Gold Shortage

Shortage is a sad state in which something needed cannot be obtained in sufficient amounts. Demand exceeds supply. Shortages were very common in the communist economies, as prices were controlled by governments and couldn’t rise to clear the market. Fortunately, in a free market without government interventions in the price mechanism, shortages occur rather seldom and are temporary.

Shortage is a sad state in which something needed cannot be obtained in sufficient amounts. Demand exceeds supply. Shortages were very common in the communist economies, as prices were controlled by governments and couldn’t rise to clear the market. Fortunately, in a free market without government interventions in the price mechanism, shortages occur rather seldom and are temporary.

Shortage of Gold Is Coming – Or Not

Despite these economic basics, some analysts fear the allegedly coming shortage of gold. They paint apocalyptic visions of people waiting in queues and trying to buy gold at all costs, with no single gram of gold available in the market. Sounds scary, right? Of course, it does, as the aim of these sellers of fear is to prompt you to buy gold. Fear and passion are among the most successful selling techniques. But remember, fear is the path to the dark side. Fear leads to anger. Anger leads to wrong investment decisions and hate. Hate and wrong investment decisions lead to losses and suffering.

Gold Shortage and Peak Gold

The idea of gold shortage is strictly connected with the concept of peak gold. Since we – of course! – have already gone beyond peak gold, the mining industry is headed for a dramatic supply shortage.

The only problem is that mining production did not enter a terminal decline. Instead, as one can see in the chart below, an upward trend started again in 2008. Hence, the gold bull’s hopes of peak gold and the upcoming gold shortage seem to be exaggerated.

Chart 1: Mining production (blue line, right axis, in tons), total supply (green line, right axis, in tons), and the price of gold (yellow line, left axis, annual average, in $) from 1997 (2002) to 2016.

Gold Shortage: mining production vs. gold price.

Many analysts don’t appreciate properly the power of the marvelous price mechanism. The scarcity of any commodity, including gold, would increase its price, encouraging new discoveries and production.

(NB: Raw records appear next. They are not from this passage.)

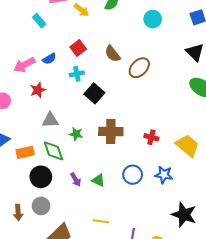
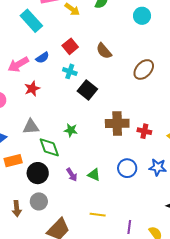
cyan rectangle: (39, 21) -> (31, 21), size x1.6
brown ellipse: (139, 68) -> (144, 69), moved
cyan cross: (77, 74) -> (70, 71), turned 32
gray triangle: (50, 120) -> (31, 127), moved
brown cross: (111, 131) -> (117, 123), moved
orange rectangle: (25, 152) -> (13, 161), moved

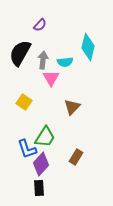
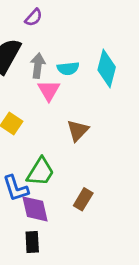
cyan diamond: (88, 47) -> (107, 68), moved
purple diamond: (41, 164) -> (35, 209), turned -55

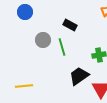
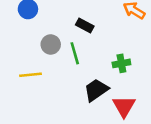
yellow line: (24, 86) -> (30, 75), moved

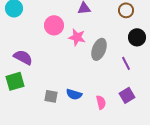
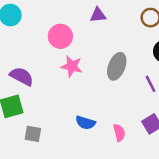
pink star: (77, 37) -> (72, 66), moved
gray square: (51, 96) -> (33, 134), moved

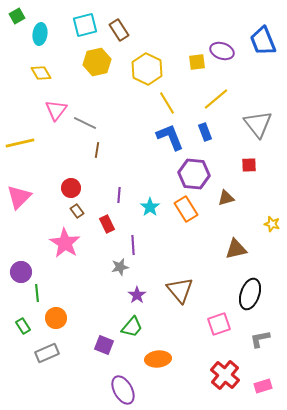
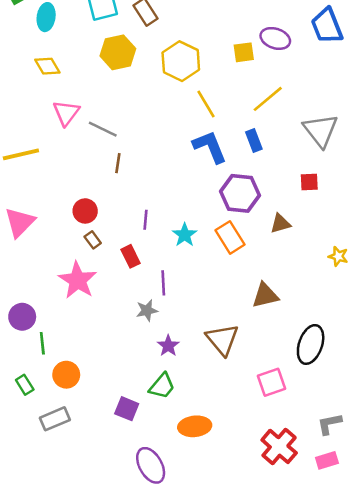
brown triangle: (236, 249) -> (265, 295), moved
gray L-shape: (260, 339) -> (329, 424), moved

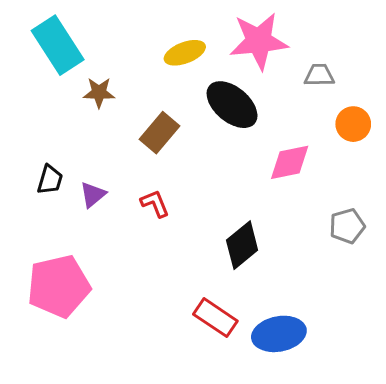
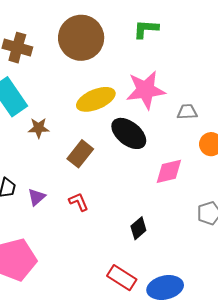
yellow ellipse: (185, 53) -> (96, 99), size x1.4
black diamond: (242, 245) -> (138, 228), size x0.7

Simultaneously, a higher price would dishearten some potential buyers, reducing the shortage and bringing the market closer to equilibrium.

Gold Shortage and Manipulation

Many people believe that the gold market is heavily manipulated. The Fed’s use of gold leasing and naked short selling of the precious metal on Comex led to the growing shortage of physical gold supply, at least in relation to the paper claims on gold. In other words, the belief is that the central banks and the corrupted financial system created more paper gold claims than there is bullion to satisfy them. There is simply not enough gold to back all the paper claims on the yellow metal. When people finally realize what is going on and the paper gold market collapses, the price of gold will skyrocket.

However, the claims about the disconnection between paper gold prices and physical demand are unfounded and result from ignoring the way the futures market works. The lack of physical delivery in the gold futures market is nothing strange, as the majority of transactions in the futures market (not only gold) are without physical delivery and are cancelled out by entering a covering position, because it is a much more convenient way of settling the contract and gaining exposure to the price movements.

Conclusions

What does it mean for the investors? Don’t listen to the so-called experts who have been calling “gold shortage” for years. Given the enormous gold holdings in the world, it’s actually hard to imagine a lasting shortage of the yellow metal. Indeed, gold usually remains in contango, not in backwardation, which implies that there is no supply shortage. Thus, forget this idea. Taking decisions based on false premises is the shortest way to suffer losses.